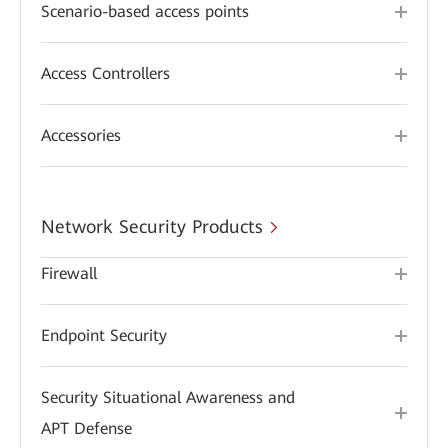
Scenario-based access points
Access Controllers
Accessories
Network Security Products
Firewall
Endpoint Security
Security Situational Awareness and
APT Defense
================================
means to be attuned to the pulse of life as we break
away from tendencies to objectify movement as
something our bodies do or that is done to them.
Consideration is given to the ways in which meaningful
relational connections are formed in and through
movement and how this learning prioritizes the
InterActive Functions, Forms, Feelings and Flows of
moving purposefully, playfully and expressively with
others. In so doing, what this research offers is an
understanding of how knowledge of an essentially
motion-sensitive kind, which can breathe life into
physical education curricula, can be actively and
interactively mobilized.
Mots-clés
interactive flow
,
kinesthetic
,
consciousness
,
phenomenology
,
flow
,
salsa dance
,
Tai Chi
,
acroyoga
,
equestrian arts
================================
Your goal:
Only one stretch of the data above is needed. Restate it word for word, from the line containing "away from tendencies to objectify movement as" through the line containing "equestrian arts", both ends included.

Output:
away from tendencies to objectify movement as
something our bodies do or that is done to them.
Consideration is given to the ways in which meaningful
relational connections are formed in and through
movement and how this learning prioritizes the
InterActive Functions, Forms, Feelings and Flows of
moving purposefully, playfully and expressively with
others. In so doing, what this research offers is an
understanding of how knowledge of an essentially
motion-sensitive kind, which can breathe life into
physical education curricula, can be actively and
interactively mobilized.
Mots-clés
interactive flow
,
kinesthetic
,
consciousness
,
phenomenology
,
flow
,
salsa dance
,
Tai Chi
,
acroyoga
,
equestrian arts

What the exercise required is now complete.